Don't waste your free time with Kevin Hart's comedy Me Time

There’s an argument to make if you’re feeling charitable, that no dumb comedy is ever really too dumb, that there’s infinite room in streaming world, and our brains, for the low-risk gamble of silly comedy. In general, this is probably true. But you have to be really willing to sink an hour and forty minutes into the paltry hole to get through time for me in which Kevin Hart plays a doting father who chooses, against his better judgement, to embark on a crazy birthday adventure with his oldest friend, irresponsible bachelor Mark Wahlberg. Silly comedies are valuable because they allow us to turn off our brains for a while. But with the trillions of entertainment options available today, we can all afford to be a little more discerning in how low we’re willing to go and Time for me places the band around ankle height.

Written and directed by John Hamburg (The Return of Polly, I love you, man), it’s essentially a comedy about male insecurity, as viable a subject as any. Hart plays Sonny Fisher of Sherman Oaks, who takes wonderful care of his two elementary school-age children while his architect wife Maya (Regina Hall) brings home the bacon. The setting looks great, but Sonny feels threatened by Maya’s biggest client, the toothbrush king Armando (Luis Gerardo Mendes), who plans to build a turtle sanctuary with his riches. Maya and Armando get along great; Sonny feels abandoned and useless. Yet when Wahlberg’s Huck Dembo—admittedly a ridiculous fairy tale character name—invites Sonny to his 44th birthday party, Sonny declines. Now he’s a family man and barely cares about the silly things the duo used to do, like jumping off mountain ledges in flying squirrel suits. We see this in an early flashback scene where Sonny, against his better judgment, flies into a huge cave with fresh mountain air, screaming, “Yaaaahhhhhhhhhh!” sort of unfortunate stuff that Hart is particularly good at. It’s a stock move, but somehow it still makes it funny.

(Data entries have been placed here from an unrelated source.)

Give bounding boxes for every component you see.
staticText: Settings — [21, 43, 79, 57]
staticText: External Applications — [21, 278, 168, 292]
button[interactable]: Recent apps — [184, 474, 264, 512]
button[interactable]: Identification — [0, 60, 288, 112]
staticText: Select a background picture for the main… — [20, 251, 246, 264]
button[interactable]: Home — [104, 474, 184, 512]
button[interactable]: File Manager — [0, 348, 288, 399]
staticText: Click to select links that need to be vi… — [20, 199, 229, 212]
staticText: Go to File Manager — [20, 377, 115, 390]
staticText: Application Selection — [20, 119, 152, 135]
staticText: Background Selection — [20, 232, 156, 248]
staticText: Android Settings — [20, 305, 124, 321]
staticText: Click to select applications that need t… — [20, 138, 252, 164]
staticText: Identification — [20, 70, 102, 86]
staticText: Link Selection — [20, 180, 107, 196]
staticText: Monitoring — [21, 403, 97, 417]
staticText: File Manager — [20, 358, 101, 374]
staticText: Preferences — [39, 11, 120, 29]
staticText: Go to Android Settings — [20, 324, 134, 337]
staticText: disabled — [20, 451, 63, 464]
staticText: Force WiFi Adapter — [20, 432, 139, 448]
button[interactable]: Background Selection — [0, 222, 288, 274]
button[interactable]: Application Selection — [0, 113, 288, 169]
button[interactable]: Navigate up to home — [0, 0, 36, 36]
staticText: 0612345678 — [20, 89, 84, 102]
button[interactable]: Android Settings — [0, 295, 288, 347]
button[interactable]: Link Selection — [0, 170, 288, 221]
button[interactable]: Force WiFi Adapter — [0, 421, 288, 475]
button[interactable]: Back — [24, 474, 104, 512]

But even if Sonny thinks he’s outgrown his friendship with Huck, plans change. Somehow, when Maya offers to take the kids to her parents’ house for vacation, Sonny ends up on the special bus that Huck has outfitted for his big bash—with a grinning image of him on the side, along with the words, “Get Fucked. Huck has planned a mini Burning Man-style extravaganza in the desert. Huck’s friends are all much younger, a group of young partygoers in cargo shorts and bikinis; he is still not interested in settling down. (He tells Sonny that he’s following the “Clooney plan,” figuring he’ll play the single life until he’s fifty, then meet a beautiful, accomplished woman and father a set of twins.) Sonny understandably feels out of place in this setting even though he tries to be a good athlete. As he does so, he manages to enrage a mother mountain lion, who angrily chases him down a trail of rocks and brush. “I got a lion on my ass!” Sonny yells as he runs, another variation on the standard Hart thing he does so well.

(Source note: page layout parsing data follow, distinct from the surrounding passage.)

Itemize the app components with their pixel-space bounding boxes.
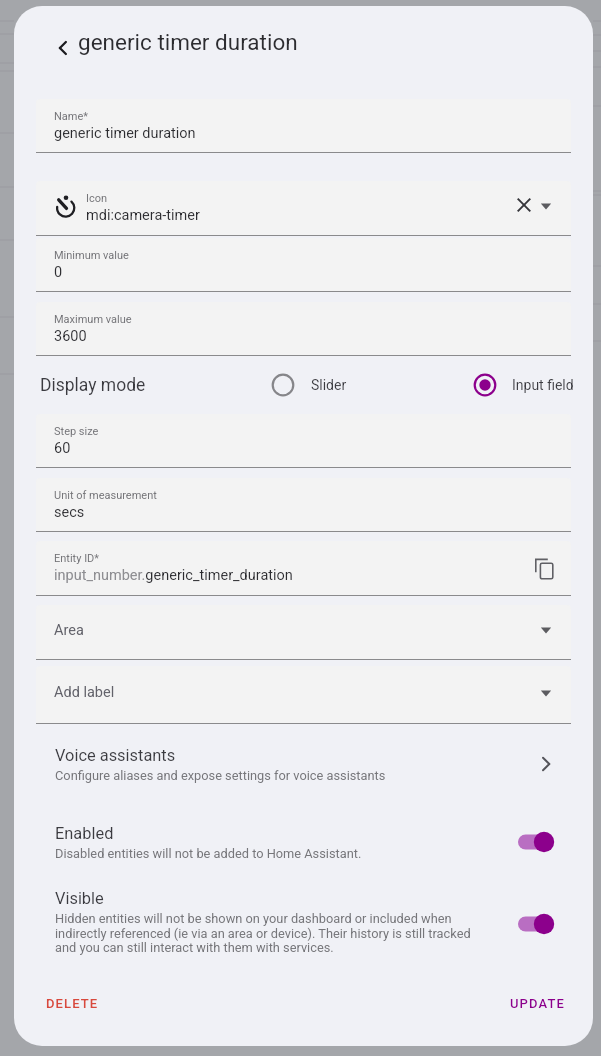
button[interactable]: Enabled — [14, 810, 593, 876]
staticText: Slider — [311, 377, 347, 393]
button[interactable] — [36, 478, 571, 532]
staticText: mdi:camera-timer — [86, 207, 200, 224]
button[interactable]: Clear icon — [506, 187, 542, 223]
staticText: UPDATE — [510, 996, 565, 1011]
button[interactable] — [36, 99, 571, 153]
staticText: Entity ID* — [54, 552, 100, 565]
button[interactable] — [36, 302, 571, 356]
button[interactable]: Show options — [528, 675, 564, 711]
staticText: indirectly referenced (ie via an area or… — [55, 926, 471, 941]
button[interactable] — [36, 666, 571, 724]
staticText: 3600 — [54, 328, 87, 345]
button[interactable]: Back — [39, 24, 87, 72]
button[interactable]: Slider — [261, 363, 355, 407]
staticText: Disabled entities will not be added to H… — [55, 846, 362, 861]
button[interactable]: Input field — [463, 363, 576, 407]
staticText: and you can still interact with them wit… — [55, 940, 334, 955]
staticText: generic timer duration — [54, 125, 196, 142]
staticText: Input field — [512, 377, 574, 393]
button[interactable] — [36, 541, 571, 596]
staticText: DELETE — [46, 996, 99, 1011]
staticText: Name* — [54, 110, 89, 123]
button[interactable]: Show options — [528, 612, 564, 648]
staticText: Enabled — [55, 824, 114, 843]
staticText: 60 — [54, 440, 71, 457]
button[interactable]: Enabled switch — [504, 820, 576, 864]
button[interactable]: Show options — [528, 188, 564, 224]
other: Open voice assistants — [524, 742, 568, 786]
staticText: 0 — [54, 264, 63, 281]
staticText: Display mode — [40, 375, 146, 396]
staticText: Area — [54, 622, 84, 639]
staticText: Unit of measurement — [54, 489, 157, 502]
button[interactable]: Voice assistants — [14, 740, 593, 798]
staticText: Voice assistants — [55, 746, 176, 765]
staticText: input_number.generic_timer_duration — [54, 567, 293, 584]
staticText: Hidden entities will not be shown on you… — [55, 911, 452, 926]
staticText: Maximum value — [54, 313, 132, 326]
button[interactable]: UPDATE — [502, 985, 573, 1021]
button[interactable]: Visible — [14, 878, 593, 968]
button[interactable] — [36, 605, 571, 660]
staticText: Visible — [55, 889, 104, 908]
button[interactable] — [36, 238, 571, 292]
staticText: Icon — [86, 192, 108, 205]
button[interactable] — [36, 181, 571, 236]
button[interactable]: Copy — [526, 551, 562, 587]
staticText: generic timer duration — [78, 29, 298, 55]
button[interactable]: Visible switch — [504, 902, 576, 946]
button[interactable]: DELETE — [38, 985, 107, 1021]
staticText: Step size — [54, 425, 99, 438]
staticText: secs — [54, 504, 85, 521]
button[interactable] — [36, 414, 571, 468]
staticText: Configure aliases and expose settings fo… — [55, 768, 386, 783]
staticText: Add label — [54, 684, 115, 701]
staticText: Minimum value — [54, 249, 129, 262]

Mark Wahlberg as Huck, Kevin Hart as Sonny in Me Time

SAID ADIANI—NETFLIX

As you can probably guess, things get even crazier from there. Some of Sonny and Huck’s antics are so ridiculous they might make you laugh anyway: they break into Armando’s compound and, after debating whether to free one of his beloved turtles, decide to go to his mansion instead and mess things up. This includes emptying the contents of Armando’s spice rack into the trash, stealing only the left shoe from every pair lined up in the closet, and leaving a small poop that Sonny has dutifully squeezed out on the bed. “It is?” Huck says as he sees the fruits of Sonny’s labor. “It’s like mint for a hotel pillow.”

Okay, I laughed at that. One must take joy where one can find it. But Wahlberg, whose controversial past includes assault and accusations of making racist attacks, although in recent years he has admitted that he make mistakes, will have to work harder than that to earn a buyout. While it may make people feel better about his acting skills, he has often been great in both dramatic and comedic roles (The Other Guys, Boogie Nights)—though viewers, like the actors, are only human, and anyone could be forgiven for not feeling great watching Wahlberg today. That means Hart has to carry most of the show here, which he’s more than capable of doing. But even in a dumb comedy, there’s only so much silliness that most of us can handle. You’ll need to assess your own threshold before you begin time for me especially if your own time is in short supply.